> **PROBLEM DESCRIPTION**: Report each line of the material below where the word "Sweden" can be found.

> **GIVEN RECORDS**:
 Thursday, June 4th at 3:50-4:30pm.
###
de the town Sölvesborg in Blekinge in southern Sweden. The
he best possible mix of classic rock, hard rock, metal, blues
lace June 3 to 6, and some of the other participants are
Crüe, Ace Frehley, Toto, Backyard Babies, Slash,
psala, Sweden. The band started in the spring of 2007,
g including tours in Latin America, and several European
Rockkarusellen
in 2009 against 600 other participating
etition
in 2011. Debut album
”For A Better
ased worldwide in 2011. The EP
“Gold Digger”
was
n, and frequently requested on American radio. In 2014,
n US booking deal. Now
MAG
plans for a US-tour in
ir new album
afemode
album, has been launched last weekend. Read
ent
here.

==

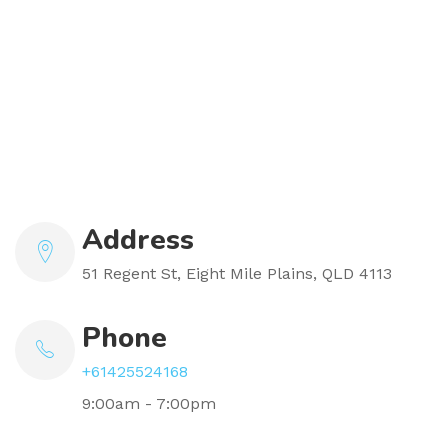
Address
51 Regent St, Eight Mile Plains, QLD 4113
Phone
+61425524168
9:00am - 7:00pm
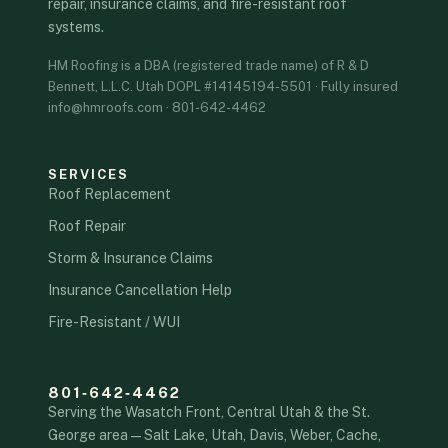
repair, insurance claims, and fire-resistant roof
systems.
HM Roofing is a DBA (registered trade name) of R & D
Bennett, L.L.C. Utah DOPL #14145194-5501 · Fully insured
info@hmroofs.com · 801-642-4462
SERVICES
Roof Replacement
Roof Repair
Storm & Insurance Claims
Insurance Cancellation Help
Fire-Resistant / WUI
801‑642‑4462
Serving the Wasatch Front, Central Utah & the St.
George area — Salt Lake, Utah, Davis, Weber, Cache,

--

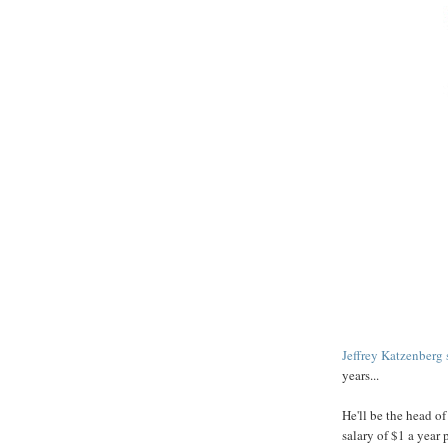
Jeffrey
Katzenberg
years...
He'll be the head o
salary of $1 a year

> **SOLUTION**:
de the town Sölvesborg in Blekinge in southern Sweden. The
psala, Sweden. The band started in the spring of 2007,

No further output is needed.